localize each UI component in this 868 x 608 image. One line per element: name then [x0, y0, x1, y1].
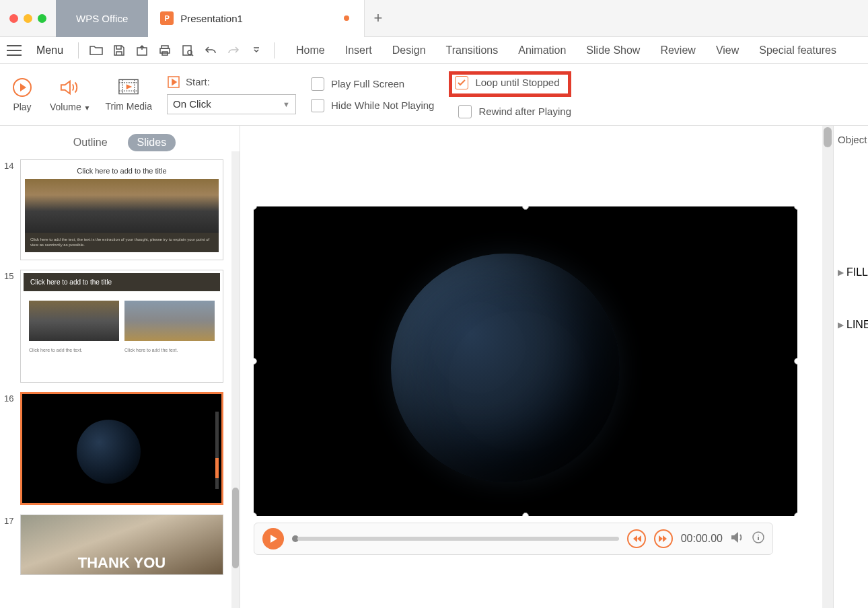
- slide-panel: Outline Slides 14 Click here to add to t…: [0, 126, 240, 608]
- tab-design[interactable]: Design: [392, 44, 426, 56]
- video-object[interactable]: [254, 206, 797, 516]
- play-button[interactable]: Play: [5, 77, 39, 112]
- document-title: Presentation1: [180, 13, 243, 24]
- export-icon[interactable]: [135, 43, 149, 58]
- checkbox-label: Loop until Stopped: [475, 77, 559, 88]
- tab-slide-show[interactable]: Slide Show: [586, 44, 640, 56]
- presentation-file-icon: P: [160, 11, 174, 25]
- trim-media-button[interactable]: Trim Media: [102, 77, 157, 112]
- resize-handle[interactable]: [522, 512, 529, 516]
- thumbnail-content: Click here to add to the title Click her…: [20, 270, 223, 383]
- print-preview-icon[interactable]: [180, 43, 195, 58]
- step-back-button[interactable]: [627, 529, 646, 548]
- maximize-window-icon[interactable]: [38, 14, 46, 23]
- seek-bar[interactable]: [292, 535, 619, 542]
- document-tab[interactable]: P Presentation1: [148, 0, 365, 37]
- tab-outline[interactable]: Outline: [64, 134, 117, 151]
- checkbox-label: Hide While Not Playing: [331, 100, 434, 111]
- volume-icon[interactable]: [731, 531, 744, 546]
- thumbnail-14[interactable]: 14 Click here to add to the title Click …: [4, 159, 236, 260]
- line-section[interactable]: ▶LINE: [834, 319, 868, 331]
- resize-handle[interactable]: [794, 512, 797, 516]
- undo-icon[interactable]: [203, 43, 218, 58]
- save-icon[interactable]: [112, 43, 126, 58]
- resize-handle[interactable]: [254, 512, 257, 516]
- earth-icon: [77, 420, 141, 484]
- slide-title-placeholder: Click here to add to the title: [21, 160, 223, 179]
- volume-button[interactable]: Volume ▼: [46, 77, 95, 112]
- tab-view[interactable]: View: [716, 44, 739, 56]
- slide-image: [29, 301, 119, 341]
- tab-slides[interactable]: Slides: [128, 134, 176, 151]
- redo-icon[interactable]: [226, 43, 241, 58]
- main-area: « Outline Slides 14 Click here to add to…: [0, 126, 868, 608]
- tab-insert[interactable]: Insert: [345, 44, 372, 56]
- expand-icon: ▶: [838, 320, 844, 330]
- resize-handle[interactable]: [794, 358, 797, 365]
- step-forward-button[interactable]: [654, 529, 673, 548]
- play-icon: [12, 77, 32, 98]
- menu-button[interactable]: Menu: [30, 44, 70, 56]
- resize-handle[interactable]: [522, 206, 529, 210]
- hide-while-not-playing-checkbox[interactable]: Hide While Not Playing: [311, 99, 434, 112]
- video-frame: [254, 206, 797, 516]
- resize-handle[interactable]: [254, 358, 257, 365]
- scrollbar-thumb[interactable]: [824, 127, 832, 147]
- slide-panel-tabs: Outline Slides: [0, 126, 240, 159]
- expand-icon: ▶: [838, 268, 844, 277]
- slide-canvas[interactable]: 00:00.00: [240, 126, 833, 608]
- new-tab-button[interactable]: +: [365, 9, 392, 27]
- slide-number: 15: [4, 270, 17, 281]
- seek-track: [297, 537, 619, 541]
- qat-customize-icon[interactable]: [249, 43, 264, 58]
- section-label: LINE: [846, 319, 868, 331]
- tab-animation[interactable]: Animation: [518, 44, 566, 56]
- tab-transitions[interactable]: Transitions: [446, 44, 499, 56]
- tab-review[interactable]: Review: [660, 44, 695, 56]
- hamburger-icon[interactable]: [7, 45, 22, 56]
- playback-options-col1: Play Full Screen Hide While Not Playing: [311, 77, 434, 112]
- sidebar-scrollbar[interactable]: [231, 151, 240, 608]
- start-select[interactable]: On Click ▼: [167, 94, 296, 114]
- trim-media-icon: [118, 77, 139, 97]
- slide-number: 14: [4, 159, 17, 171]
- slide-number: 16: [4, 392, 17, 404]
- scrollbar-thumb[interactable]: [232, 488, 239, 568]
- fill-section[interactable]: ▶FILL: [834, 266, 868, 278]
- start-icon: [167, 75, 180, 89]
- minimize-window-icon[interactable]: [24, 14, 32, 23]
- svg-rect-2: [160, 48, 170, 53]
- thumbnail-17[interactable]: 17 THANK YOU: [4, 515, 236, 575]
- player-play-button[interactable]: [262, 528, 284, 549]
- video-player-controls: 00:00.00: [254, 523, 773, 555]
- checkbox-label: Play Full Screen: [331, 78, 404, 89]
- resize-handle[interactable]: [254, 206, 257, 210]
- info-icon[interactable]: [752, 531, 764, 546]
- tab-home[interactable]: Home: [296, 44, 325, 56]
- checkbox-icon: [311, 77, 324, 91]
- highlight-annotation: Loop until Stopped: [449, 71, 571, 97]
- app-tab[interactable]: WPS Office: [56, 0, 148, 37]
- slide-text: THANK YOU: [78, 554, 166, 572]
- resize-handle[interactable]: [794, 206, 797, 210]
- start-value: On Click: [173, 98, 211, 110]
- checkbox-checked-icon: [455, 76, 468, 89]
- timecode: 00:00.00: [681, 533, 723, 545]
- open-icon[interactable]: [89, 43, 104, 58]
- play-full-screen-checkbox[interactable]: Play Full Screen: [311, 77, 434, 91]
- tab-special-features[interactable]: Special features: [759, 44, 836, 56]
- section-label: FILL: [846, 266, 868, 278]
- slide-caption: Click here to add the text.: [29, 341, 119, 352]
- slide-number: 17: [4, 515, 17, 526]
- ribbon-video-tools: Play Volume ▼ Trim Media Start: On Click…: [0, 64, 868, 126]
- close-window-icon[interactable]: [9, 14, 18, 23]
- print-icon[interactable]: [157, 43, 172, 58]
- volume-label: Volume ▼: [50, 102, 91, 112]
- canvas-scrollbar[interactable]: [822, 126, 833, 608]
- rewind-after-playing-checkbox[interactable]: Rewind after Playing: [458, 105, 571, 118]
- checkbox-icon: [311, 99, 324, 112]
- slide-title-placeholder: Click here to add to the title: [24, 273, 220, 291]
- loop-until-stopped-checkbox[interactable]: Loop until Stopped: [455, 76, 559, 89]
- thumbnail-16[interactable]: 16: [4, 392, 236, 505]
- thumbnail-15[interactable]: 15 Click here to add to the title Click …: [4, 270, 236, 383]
---
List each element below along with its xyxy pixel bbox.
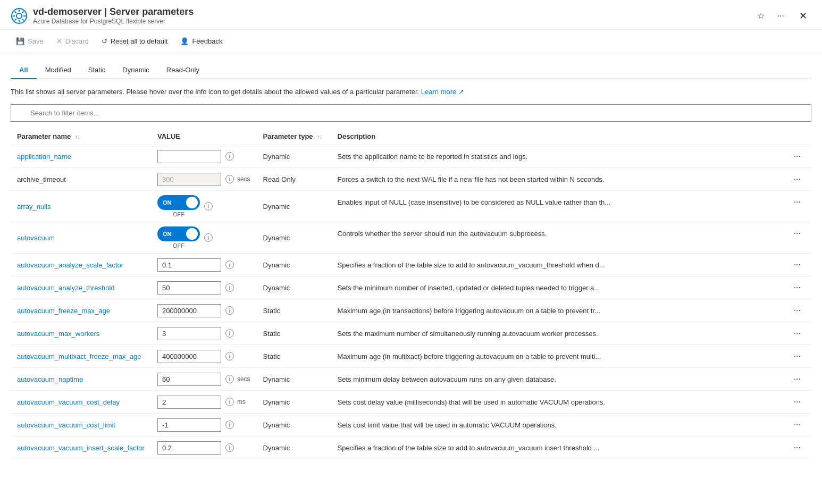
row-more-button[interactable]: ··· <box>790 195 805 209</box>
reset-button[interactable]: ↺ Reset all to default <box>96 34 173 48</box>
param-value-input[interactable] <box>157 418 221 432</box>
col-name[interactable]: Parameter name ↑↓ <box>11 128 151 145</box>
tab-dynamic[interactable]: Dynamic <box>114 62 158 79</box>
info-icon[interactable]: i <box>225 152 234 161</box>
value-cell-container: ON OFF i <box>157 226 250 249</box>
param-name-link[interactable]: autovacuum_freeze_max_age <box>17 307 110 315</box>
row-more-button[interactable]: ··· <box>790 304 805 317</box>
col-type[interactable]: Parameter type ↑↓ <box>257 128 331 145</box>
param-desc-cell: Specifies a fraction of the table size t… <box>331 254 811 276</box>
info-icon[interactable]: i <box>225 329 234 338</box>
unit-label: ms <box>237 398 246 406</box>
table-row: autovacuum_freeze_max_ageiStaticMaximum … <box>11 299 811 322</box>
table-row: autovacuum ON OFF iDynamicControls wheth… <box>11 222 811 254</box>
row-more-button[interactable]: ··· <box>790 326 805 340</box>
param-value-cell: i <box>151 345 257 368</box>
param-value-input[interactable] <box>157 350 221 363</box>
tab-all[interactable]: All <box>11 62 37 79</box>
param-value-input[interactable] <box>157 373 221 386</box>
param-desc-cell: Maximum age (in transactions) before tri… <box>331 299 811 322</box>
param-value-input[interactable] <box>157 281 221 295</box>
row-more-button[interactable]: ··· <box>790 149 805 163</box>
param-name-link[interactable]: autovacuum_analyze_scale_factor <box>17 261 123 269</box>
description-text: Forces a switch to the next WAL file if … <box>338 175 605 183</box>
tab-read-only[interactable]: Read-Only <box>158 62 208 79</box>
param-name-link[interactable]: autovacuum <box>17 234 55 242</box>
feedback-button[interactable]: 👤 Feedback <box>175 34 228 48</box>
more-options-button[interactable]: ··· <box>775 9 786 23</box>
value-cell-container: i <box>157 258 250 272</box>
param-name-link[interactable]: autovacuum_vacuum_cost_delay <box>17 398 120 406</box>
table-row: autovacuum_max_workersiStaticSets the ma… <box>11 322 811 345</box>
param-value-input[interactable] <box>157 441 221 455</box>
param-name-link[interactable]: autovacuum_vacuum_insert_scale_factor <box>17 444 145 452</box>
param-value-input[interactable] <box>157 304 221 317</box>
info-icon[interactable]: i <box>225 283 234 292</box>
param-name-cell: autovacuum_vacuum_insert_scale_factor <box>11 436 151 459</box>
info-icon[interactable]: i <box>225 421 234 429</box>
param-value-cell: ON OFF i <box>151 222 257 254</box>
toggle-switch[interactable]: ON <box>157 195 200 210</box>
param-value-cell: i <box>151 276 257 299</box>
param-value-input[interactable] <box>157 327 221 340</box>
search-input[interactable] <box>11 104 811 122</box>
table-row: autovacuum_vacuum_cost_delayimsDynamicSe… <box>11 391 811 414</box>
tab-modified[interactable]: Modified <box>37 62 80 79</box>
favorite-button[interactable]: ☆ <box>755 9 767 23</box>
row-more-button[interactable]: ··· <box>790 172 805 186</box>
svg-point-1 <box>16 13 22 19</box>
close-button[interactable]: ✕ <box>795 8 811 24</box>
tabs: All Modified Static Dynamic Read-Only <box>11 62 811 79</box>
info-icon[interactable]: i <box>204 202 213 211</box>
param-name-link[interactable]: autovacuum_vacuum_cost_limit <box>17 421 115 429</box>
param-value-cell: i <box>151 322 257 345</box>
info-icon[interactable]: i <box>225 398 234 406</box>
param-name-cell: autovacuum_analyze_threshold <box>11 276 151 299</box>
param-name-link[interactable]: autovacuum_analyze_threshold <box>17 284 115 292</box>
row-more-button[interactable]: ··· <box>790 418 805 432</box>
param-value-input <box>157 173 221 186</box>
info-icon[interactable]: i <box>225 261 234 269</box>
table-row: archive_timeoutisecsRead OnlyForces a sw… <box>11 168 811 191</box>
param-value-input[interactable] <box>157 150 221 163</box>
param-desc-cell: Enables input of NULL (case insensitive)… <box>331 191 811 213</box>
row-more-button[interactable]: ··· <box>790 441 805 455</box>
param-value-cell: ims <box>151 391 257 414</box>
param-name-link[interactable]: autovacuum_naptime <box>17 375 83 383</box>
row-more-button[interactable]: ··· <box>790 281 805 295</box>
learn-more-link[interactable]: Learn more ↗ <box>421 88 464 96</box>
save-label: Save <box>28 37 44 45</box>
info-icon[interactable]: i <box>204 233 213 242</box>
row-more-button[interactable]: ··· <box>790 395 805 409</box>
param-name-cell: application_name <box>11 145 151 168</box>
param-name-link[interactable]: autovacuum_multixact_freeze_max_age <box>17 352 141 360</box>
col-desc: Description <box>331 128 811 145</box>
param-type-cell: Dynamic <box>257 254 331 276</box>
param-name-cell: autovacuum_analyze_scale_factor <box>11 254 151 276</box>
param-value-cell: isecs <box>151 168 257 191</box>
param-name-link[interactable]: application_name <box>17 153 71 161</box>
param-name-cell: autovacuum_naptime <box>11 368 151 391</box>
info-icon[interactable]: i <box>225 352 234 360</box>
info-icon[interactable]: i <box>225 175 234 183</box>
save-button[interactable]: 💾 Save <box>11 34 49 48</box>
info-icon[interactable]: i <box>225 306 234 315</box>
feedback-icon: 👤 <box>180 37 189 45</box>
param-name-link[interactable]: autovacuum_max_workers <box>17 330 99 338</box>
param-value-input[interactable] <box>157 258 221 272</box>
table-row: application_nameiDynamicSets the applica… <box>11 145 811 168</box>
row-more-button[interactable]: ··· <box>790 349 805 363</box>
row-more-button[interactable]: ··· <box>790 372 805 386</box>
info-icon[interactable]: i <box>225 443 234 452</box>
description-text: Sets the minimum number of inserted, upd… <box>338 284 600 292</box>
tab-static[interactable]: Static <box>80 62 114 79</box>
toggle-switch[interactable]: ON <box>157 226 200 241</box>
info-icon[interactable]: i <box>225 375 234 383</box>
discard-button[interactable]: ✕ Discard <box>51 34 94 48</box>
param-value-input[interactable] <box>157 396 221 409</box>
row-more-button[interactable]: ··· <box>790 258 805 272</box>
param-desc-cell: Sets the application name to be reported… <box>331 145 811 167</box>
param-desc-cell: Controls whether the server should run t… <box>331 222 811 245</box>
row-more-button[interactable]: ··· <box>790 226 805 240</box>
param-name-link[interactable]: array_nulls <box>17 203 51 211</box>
---
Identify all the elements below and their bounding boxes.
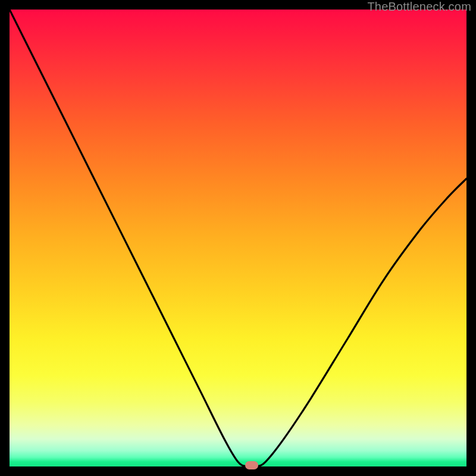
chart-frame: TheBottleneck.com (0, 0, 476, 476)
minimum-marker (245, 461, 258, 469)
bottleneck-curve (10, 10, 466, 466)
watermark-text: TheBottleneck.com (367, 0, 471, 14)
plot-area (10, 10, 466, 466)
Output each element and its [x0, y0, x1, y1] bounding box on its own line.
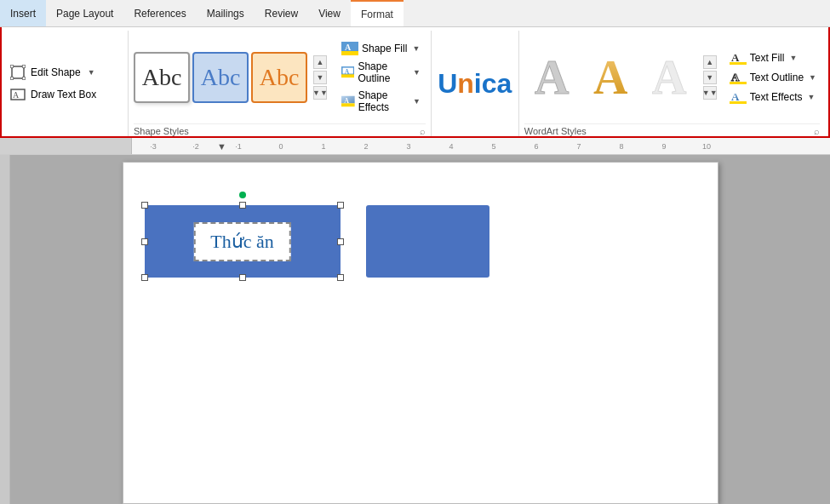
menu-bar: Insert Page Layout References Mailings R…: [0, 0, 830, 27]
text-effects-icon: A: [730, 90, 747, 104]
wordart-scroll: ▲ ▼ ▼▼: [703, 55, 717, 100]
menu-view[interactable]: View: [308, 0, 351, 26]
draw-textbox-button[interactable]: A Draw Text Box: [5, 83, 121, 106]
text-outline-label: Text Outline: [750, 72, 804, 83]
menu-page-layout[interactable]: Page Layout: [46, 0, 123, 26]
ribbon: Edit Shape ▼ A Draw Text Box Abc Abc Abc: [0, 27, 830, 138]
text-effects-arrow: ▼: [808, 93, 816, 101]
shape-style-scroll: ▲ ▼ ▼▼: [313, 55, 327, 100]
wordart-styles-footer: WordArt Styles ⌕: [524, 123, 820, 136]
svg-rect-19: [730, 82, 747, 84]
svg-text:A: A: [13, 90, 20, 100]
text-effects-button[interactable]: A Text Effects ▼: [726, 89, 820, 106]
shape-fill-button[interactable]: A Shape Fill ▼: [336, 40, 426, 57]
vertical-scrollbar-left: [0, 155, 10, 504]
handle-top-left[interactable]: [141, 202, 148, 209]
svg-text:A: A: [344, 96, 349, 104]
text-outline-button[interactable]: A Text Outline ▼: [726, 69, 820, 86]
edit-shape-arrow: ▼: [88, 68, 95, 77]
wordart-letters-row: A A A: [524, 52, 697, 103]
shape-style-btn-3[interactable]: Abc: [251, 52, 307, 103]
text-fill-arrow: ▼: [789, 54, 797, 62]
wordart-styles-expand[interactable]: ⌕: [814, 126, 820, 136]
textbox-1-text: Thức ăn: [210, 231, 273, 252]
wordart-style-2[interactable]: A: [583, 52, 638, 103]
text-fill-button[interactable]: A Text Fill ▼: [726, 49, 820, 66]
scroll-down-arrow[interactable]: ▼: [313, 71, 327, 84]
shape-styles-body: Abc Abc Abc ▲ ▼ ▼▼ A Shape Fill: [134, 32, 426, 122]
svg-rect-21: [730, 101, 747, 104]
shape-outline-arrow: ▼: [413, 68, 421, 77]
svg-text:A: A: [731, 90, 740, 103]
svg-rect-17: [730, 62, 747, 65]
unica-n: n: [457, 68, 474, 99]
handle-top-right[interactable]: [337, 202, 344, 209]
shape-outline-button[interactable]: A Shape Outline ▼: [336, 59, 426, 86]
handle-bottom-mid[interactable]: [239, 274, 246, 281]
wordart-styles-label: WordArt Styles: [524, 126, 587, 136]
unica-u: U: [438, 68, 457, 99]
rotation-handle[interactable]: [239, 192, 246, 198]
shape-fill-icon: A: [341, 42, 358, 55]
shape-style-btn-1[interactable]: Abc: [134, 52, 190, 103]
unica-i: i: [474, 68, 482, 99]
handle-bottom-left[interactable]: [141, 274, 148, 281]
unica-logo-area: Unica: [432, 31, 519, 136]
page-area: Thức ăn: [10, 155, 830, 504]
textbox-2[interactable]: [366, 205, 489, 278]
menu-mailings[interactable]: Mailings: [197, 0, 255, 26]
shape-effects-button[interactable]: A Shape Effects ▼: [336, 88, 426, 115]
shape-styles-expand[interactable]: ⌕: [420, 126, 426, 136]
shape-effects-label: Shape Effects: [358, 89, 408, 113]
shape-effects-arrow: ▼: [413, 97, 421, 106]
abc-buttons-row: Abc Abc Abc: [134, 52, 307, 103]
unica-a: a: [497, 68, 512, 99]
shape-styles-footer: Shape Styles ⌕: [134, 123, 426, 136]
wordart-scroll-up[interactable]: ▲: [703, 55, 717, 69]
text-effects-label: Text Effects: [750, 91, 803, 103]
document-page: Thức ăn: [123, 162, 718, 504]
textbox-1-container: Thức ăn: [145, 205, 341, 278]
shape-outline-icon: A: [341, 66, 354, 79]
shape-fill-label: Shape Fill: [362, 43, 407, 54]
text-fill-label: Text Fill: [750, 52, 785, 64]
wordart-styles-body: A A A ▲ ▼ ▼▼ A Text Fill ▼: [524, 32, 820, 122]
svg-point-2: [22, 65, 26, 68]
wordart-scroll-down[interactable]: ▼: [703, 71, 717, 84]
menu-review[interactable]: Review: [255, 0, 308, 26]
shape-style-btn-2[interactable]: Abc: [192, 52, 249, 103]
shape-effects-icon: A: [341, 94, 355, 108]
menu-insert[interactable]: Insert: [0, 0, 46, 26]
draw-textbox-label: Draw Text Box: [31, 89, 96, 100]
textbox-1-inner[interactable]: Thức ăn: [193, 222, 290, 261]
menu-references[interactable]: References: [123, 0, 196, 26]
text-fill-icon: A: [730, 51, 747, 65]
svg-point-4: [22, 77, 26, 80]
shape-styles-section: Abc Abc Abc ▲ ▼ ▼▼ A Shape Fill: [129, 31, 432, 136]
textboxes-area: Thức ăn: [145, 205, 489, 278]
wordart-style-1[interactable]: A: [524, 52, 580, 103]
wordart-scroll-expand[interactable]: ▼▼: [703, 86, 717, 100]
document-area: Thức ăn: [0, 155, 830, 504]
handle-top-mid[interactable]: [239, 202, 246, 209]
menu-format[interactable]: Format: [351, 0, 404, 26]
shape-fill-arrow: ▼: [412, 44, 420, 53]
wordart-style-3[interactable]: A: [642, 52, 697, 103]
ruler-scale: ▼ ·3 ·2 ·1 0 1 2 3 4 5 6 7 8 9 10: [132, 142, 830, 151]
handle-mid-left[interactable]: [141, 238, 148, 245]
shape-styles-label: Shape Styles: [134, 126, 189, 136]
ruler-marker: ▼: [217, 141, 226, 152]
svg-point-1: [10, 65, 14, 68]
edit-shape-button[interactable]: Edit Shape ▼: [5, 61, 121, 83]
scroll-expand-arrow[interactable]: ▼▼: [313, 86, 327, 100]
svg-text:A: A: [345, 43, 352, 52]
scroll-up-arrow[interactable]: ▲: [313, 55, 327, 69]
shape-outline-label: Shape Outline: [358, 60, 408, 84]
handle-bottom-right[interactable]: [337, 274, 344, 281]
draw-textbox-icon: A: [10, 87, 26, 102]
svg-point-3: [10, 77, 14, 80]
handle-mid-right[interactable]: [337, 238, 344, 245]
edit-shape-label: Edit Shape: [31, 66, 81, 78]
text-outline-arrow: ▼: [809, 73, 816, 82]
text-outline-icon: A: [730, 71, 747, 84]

● **What the task asks**: In the preceding material, find each line holding the word "document" and copy it out.

● **Task output**:
- document-title: Presentation1: [180, 13, 243, 24]
- document-tab[interactable]: P Presentation1: [148, 0, 365, 37]
document-page: Thức ăn: [123, 162, 718, 504]
document-area: Thức ăn: [0, 155, 830, 504]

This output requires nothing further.